I made this retractor because when drilling nylon advancing the usual way with the tailstock screw goes fine but then the time it takes to withdraw it makes the nylon melt.  Now I can drill a hole in the nylon (For nylon bushings) and pull it back simply and easily by throwing the tailstock screw to let it loose and pulling the lever back.  It can be used for going in or out.  Has about a 3 inch throw.
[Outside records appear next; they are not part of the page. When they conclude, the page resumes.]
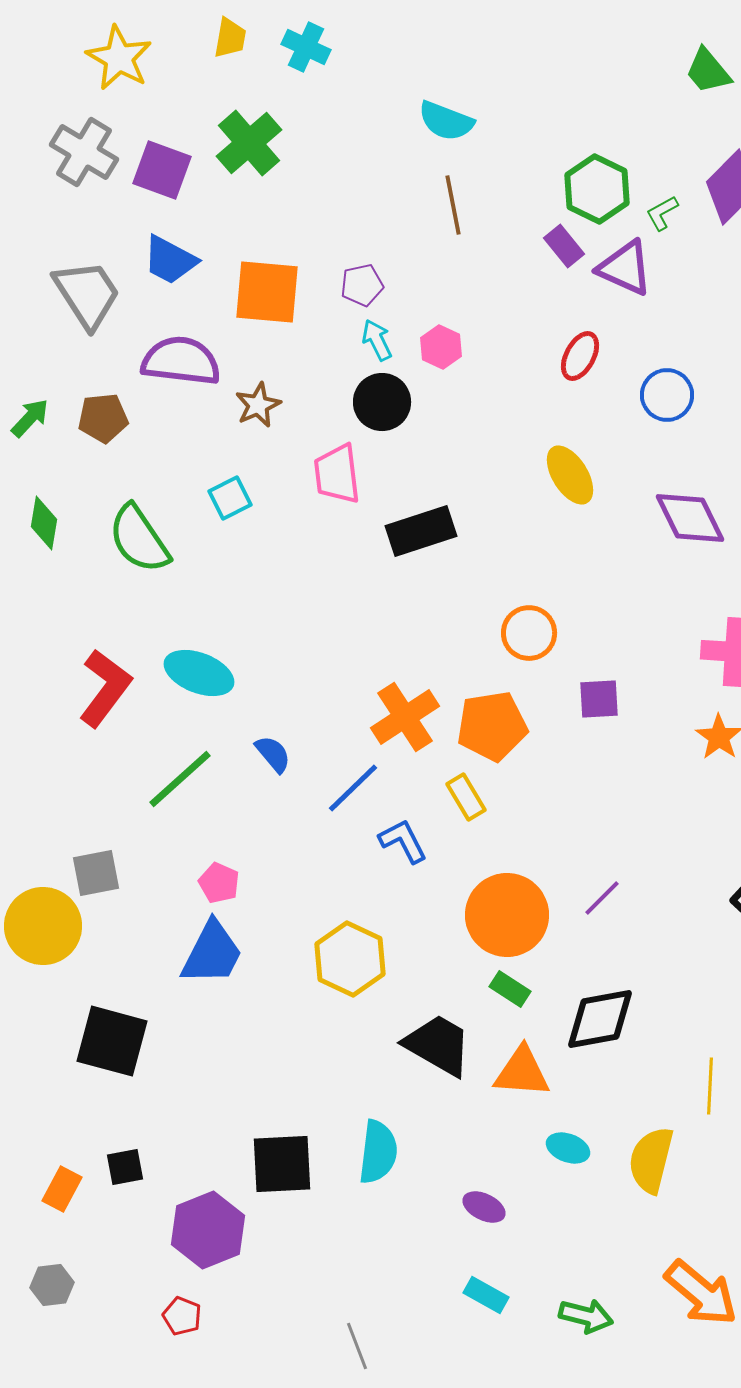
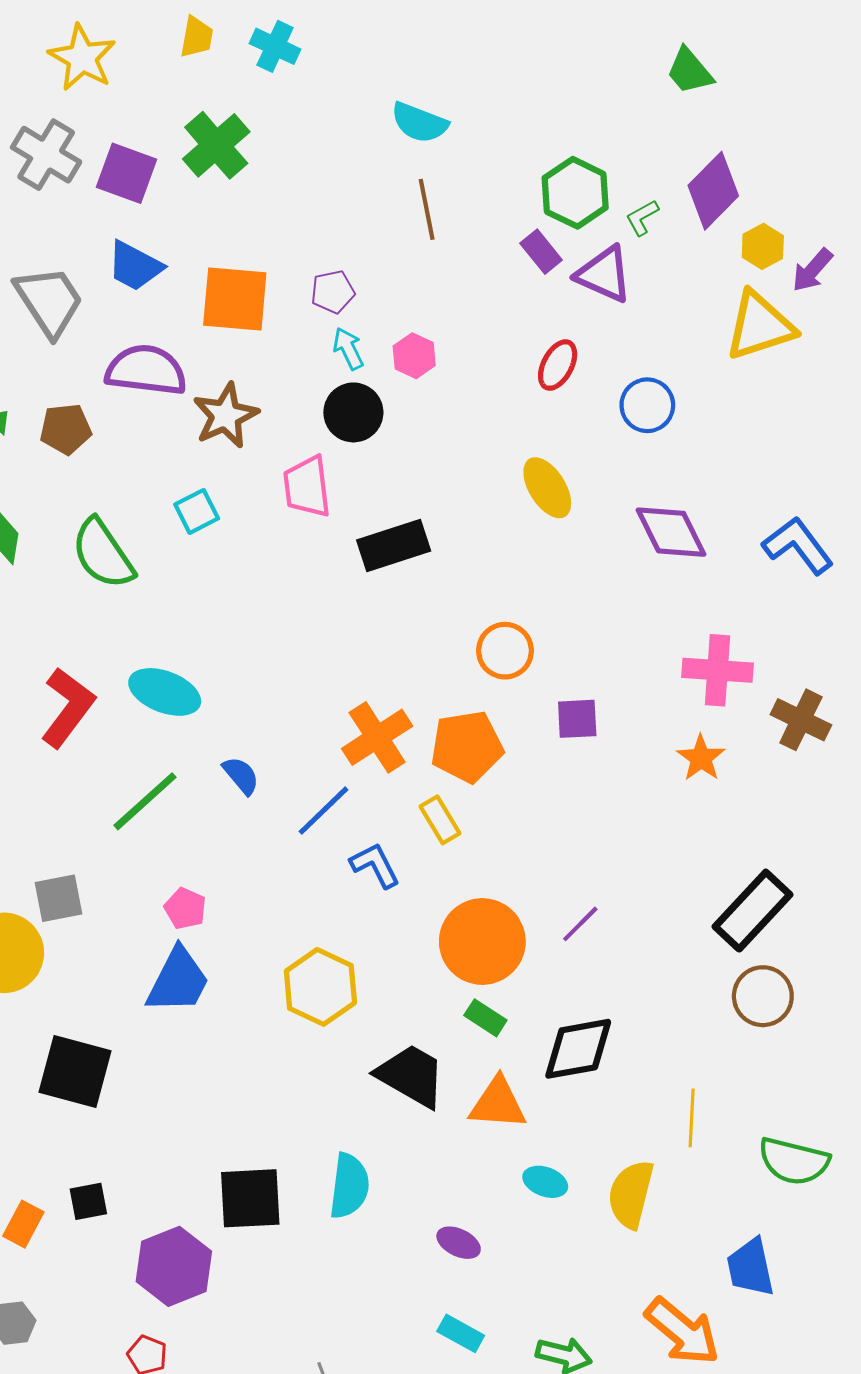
brown star: (258, 405) -> (226, 416), size x1.4

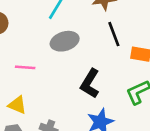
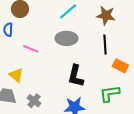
black L-shape: (90, 83) -> (76, 76), turned -35

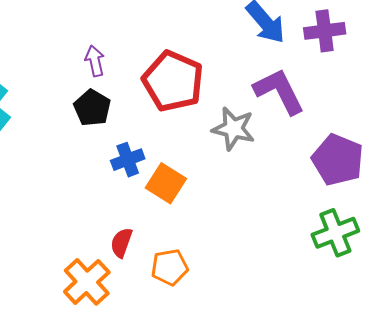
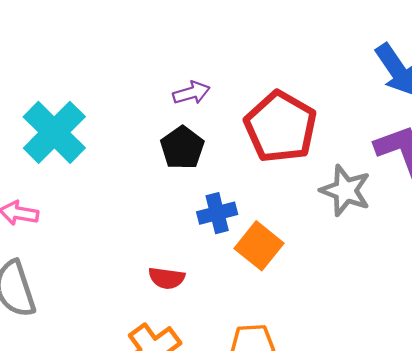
purple arrow: (95, 61) -> (191, 93), turned 80
red semicircle: (121, 243) -> (167, 278), moved, turned -108

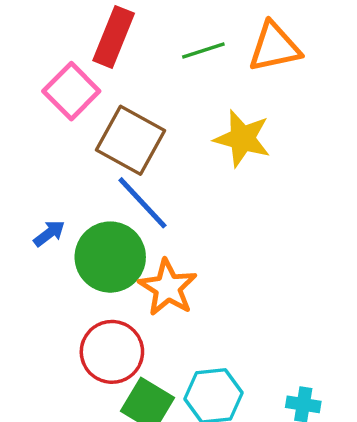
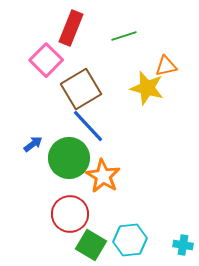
orange triangle: (274, 47) -> (166, 66), moved, size x0.7
brown square: (131, 140) -> (81, 89), turned 30

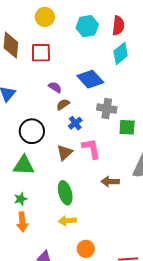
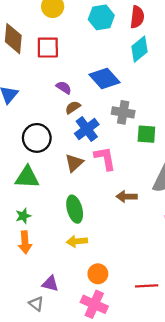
blue cross: (75, 123) -> (87, 129), size x1.5

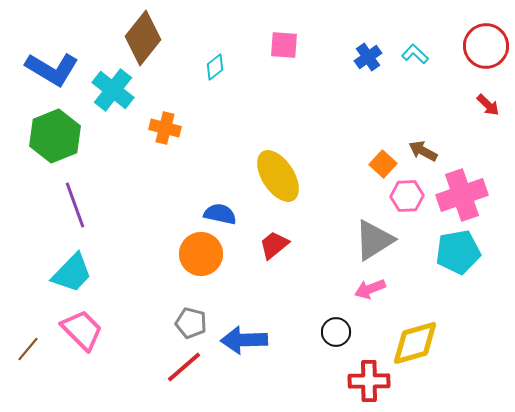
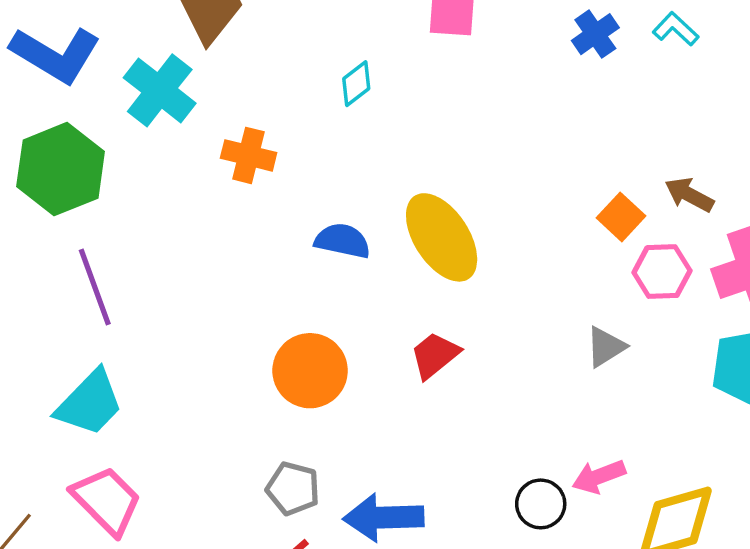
cyan diamond: (215, 67) -> (356, 84), moved
blue semicircle: (220, 214) -> (342, 241), moved
gray triangle: (374, 240) -> (606, 347), size x0.6
pink arrow: (370, 289) -> (599, 477), moved

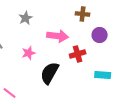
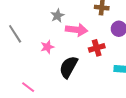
gray star: (26, 18) -> (57, 16), moved

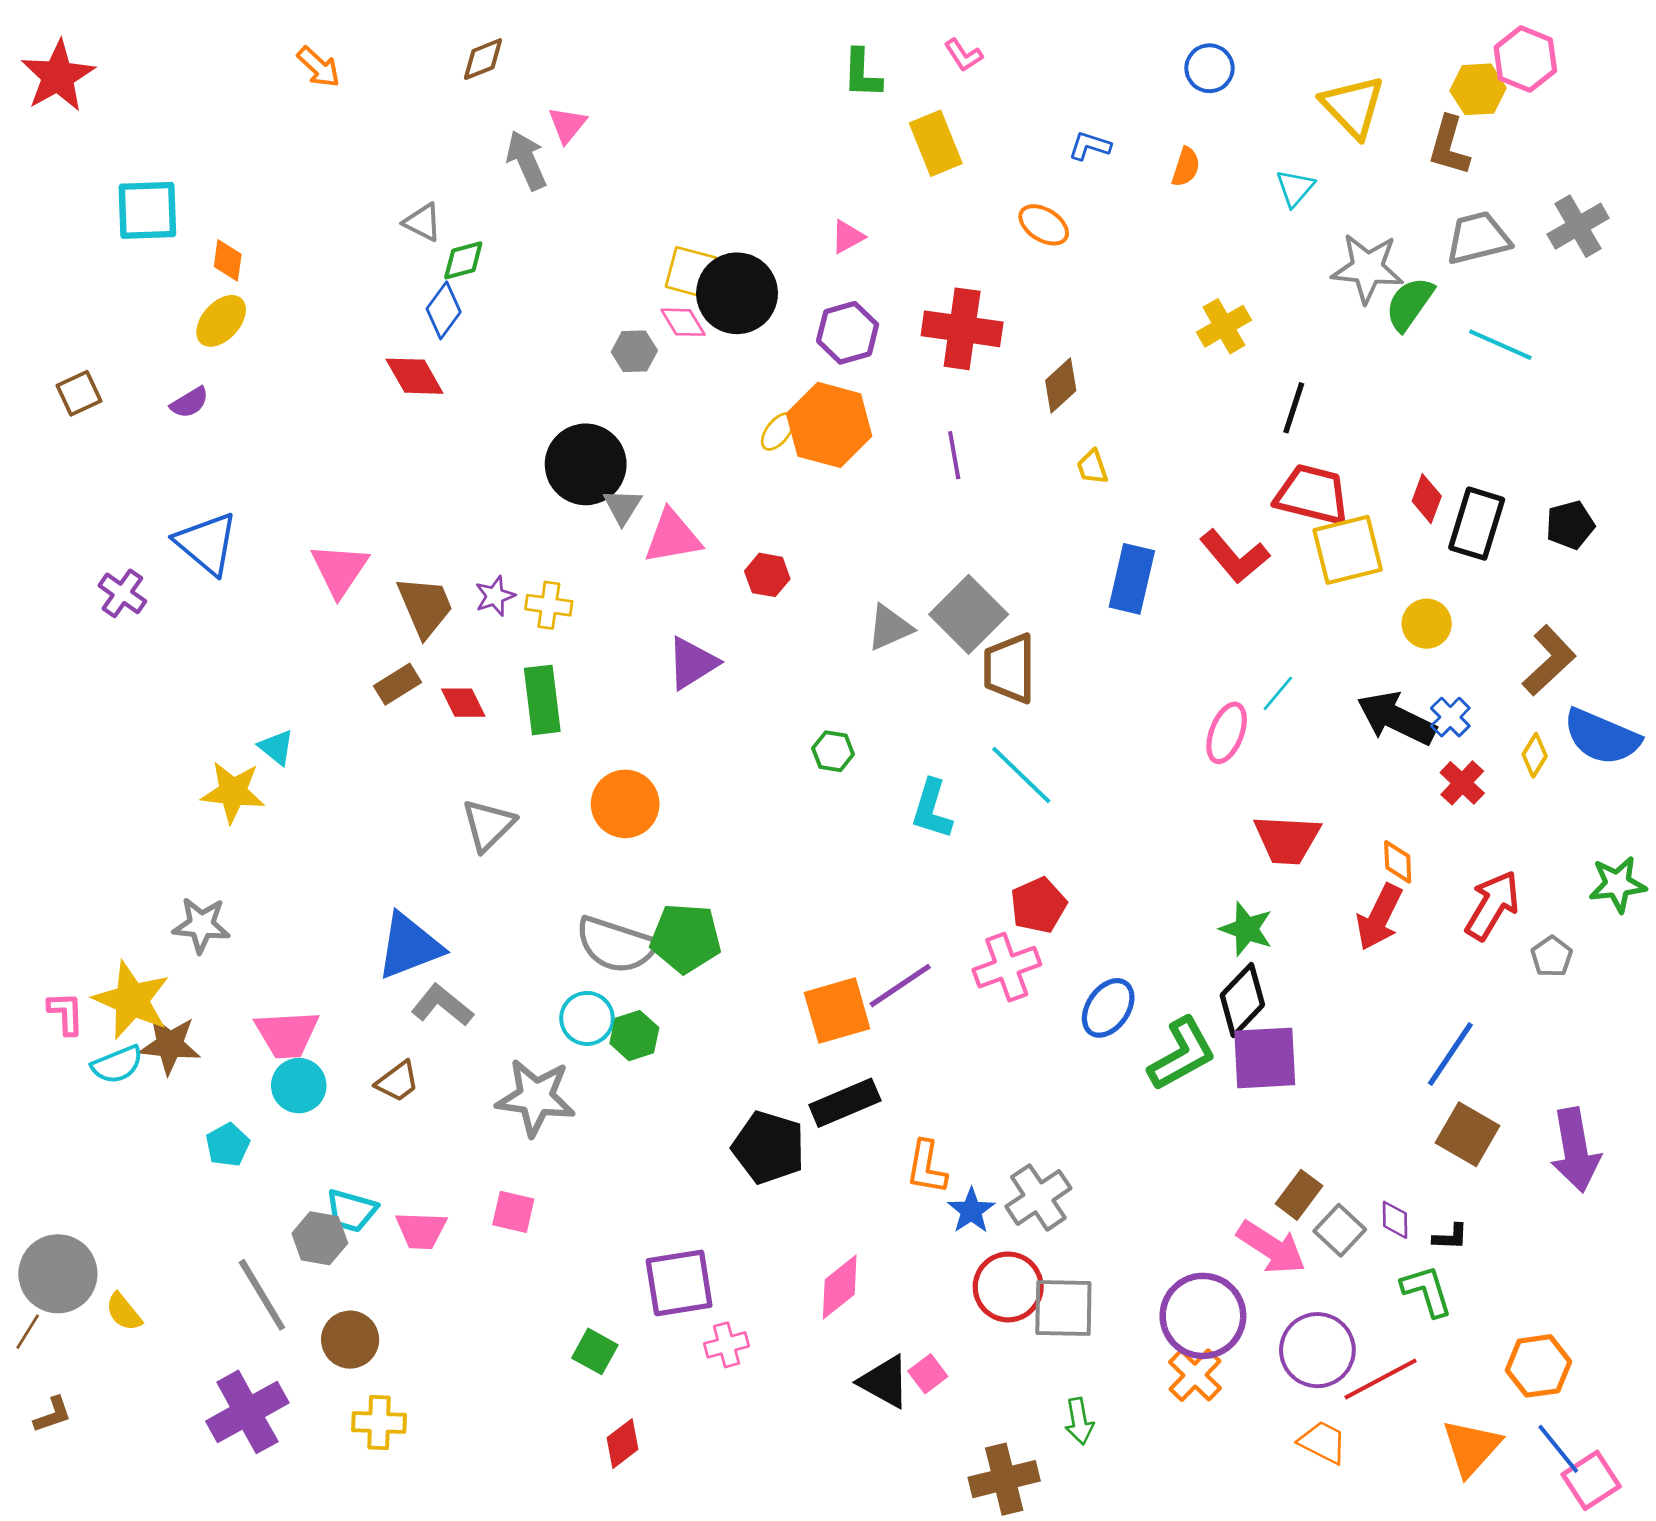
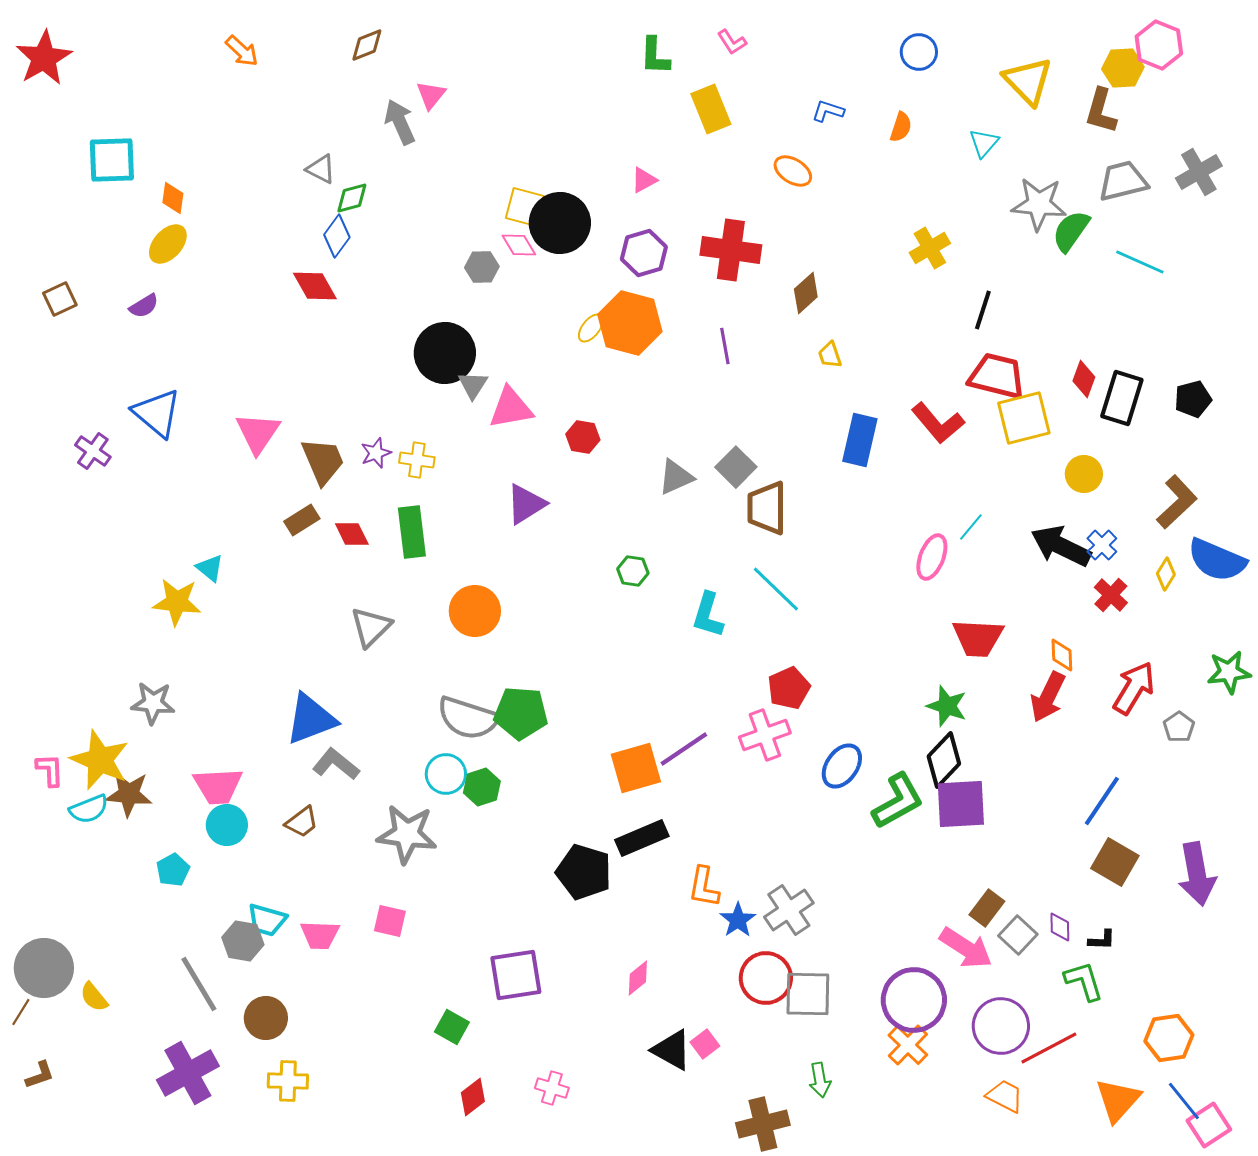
gray square: (969, 614) -> (736, 467), size x0.7
pink diamond: (840, 1287) -> (638, 978), size x0.7
pink cross: (726, 1345) -> (552, 1088), moved, turned 32

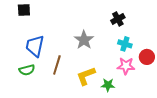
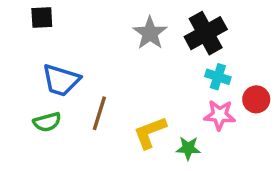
black cross: (118, 19) -> (206, 33), size x1.6
gray star: (84, 40) -> (150, 33), moved
blue trapezoid: (35, 46) -> (61, 80), turned -85

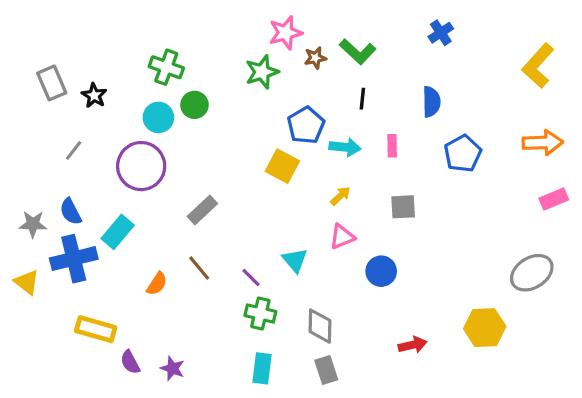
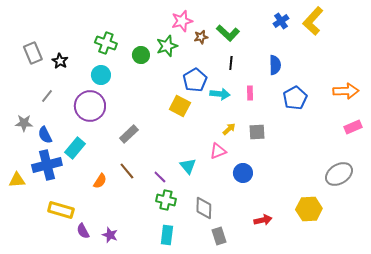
yellow L-shape: (538, 66) -> (313, 21), moved
green circle: (194, 105) -> (141, 55), moved
yellow arrow: (340, 196) -> (229, 129), moved
gray star: (33, 224) -> (24, 123), moved
yellow triangle: (27, 282) -> (17, 180), turned -42
gray rectangle: (326, 370) -> (219, 236), moved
Bonus question:  The lever and link are from a well known piece of shop equipment.  What is it from?


----------



## dulltool17 (Dec 14, 2014)

Whomever coined the phrase "necessity is the mother of invention" was referring to you, sir.  I don't work with plastics, as a rule, but I understand their properties well enough to know that you have a very ingenious solution to the problem.

Good work!


----------



## Cadillac STS (Dec 14, 2014)

That is HPDE plastic, like milk bottles are made of.  Hard and the surface feels waxy.  Machines very easily and I thought it would slide well and not mar up my ways.  I though getting it to match the triangle way and sit right would be challenging but it was easy, just a band saw cut and it fit perfect.  Worked great.


----------



## Karl_T (Dec 15, 2014)

One KEWL solution. Thanks for sharing


----------



## Joe in Oz (Dec 15, 2014)

I'm still stumped by the bonus question.... any more hints?
Brilliant adaptation. Thanks for sharing!
Joe


----------



## Micke S (Dec 15, 2014)

The part looks like an old ring wrench or possibly a B&S connecting rod )


----------



## Cadillac STS (Dec 15, 2014)

Joe in Oz said:


> I'm still stumped by the bonus question.... any more hints?
> Brilliant adaptation. Thanks for sharing!
> Joe




From an older manual lathe.  Which one?


----------



## hman (Dec 15, 2014)

Cadillac STS said:


> From an older manual lathe.  Which one?



All I can think of is a turret lathe.


----------



## Cadillac STS (Dec 15, 2014)

The linkage was part of the motor belt tensioning system...


----------



## Mark_f (Dec 15, 2014)

Thanks for posting that. Very clever!

I think that would work well drilling aluminum, I constantly have to loosen the tail stock and drag it out by hand and push it back in and tighten again to clean the chips out. This would make that job easier.


Mark Frazier


----------



## Andre (Dec 16, 2014)

Cadillac STS said:


> The linkage was part of the motor belt tensioning system...




I'm guessing somewhere along those lines, a countershaft engagement/disengagement linkage for an Atlas 10"?


----------



## bpratl (Dec 16, 2014)

Thanks for sharing, that's a very cleaver idea. Bob


----------



## Cadillac STS (Dec 16, 2014)

Andre said:


> I'm guessing somewhere along those lines, a countershaft engagement/disengagement linkage for an Atlas 10"?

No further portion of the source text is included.